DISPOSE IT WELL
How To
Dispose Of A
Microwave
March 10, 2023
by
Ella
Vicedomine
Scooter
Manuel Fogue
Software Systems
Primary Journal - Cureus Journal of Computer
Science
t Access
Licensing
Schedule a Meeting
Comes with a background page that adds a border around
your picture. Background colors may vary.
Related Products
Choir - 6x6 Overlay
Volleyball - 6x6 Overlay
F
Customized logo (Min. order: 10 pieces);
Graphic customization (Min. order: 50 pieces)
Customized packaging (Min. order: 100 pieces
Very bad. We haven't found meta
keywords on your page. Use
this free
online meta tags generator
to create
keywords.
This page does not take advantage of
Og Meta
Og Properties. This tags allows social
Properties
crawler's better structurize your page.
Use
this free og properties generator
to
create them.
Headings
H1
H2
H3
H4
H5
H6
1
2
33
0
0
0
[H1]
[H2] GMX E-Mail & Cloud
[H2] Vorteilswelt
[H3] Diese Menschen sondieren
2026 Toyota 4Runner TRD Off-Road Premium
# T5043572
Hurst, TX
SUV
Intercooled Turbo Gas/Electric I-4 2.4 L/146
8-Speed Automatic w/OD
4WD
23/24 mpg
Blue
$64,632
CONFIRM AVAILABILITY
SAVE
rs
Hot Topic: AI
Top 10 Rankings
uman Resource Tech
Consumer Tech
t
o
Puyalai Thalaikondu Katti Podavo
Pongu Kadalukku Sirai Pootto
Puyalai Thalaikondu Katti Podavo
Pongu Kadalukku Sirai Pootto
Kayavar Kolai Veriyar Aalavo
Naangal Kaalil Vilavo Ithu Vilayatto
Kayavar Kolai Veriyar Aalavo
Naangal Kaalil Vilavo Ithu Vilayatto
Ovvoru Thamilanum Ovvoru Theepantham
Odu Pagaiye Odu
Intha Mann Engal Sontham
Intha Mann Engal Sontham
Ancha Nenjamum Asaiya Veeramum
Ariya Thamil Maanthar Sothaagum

☆ ☆ ☆

• What you need to do: Would you print each line of the listing again, unaltered?

• Response to the task:
DISPOSE IT WELL
How To
Dispose Of A
Microwave
March 10, 2023
by
Ella
Vicedomine
Scooter
Manuel Fogue
Software Systems
Primary Journal - Cureus Journal of Computer
Science
t Access
Licensing
Schedule a Meeting
Comes with a background page that adds a border around
your picture. Background colors may vary.
Related Products
Choir - 6x6 Overlay
Volleyball - 6x6 Overlay
F
Customized logo (Min. order: 10 pieces);
Graphic customization (Min. order: 50 pieces)
Customized packaging (Min. order: 100 pieces
Very bad. We haven't found meta
keywords on your page. Use
this free
online meta tags generator
to create
keywords.
This page does not take advantage of
Og Meta
Og Properties. This tags allows social
Properties
crawler's better structurize your page.
Use
this free og properties generator
to
create them.
Headings
H1
H2
H3
H4
H5
H6
1
2
33
0
0
0
[H1]
[H2] GMX E-Mail & Cloud
[H2] Vorteilswelt
[H3] Diese Menschen sondieren
2026 Toyota 4Runner TRD Off-Road Premium
# T5043572
Hurst, TX
SUV
Intercooled Turbo Gas/Electric I-4 2.4 L/146
8-Speed Automatic w/OD
4WD
23/24 mpg
Blue
$64,632
CONFIRM AVAILABILITY
SAVE
rs
Hot Topic: AI
Top 10 Rankings
uman Resource Tech
Consumer Tech
t
o
Puyalai Thalaikondu Katti Podavo
Pongu Kadalukku Sirai Pootto
Puyalai Thalaikondu Katti Podavo
Pongu Kadalukku Sirai Pootto
Kayavar Kolai Veriyar Aalavo
Naangal Kaalil Vilavo Ithu Vilayatto
Kayavar Kolai Veriyar Aalavo
Naangal Kaalil Vilavo Ithu Vilayatto
Ovvoru Thamilanum Ovvoru Theepantham
Odu Pagaiye Odu
Intha Mann Engal Sontham
Intha Mann Engal Sontham
Ancha Nenjamum Asaiya Veeramum
Ariya Thamil Maanthar Sothaagum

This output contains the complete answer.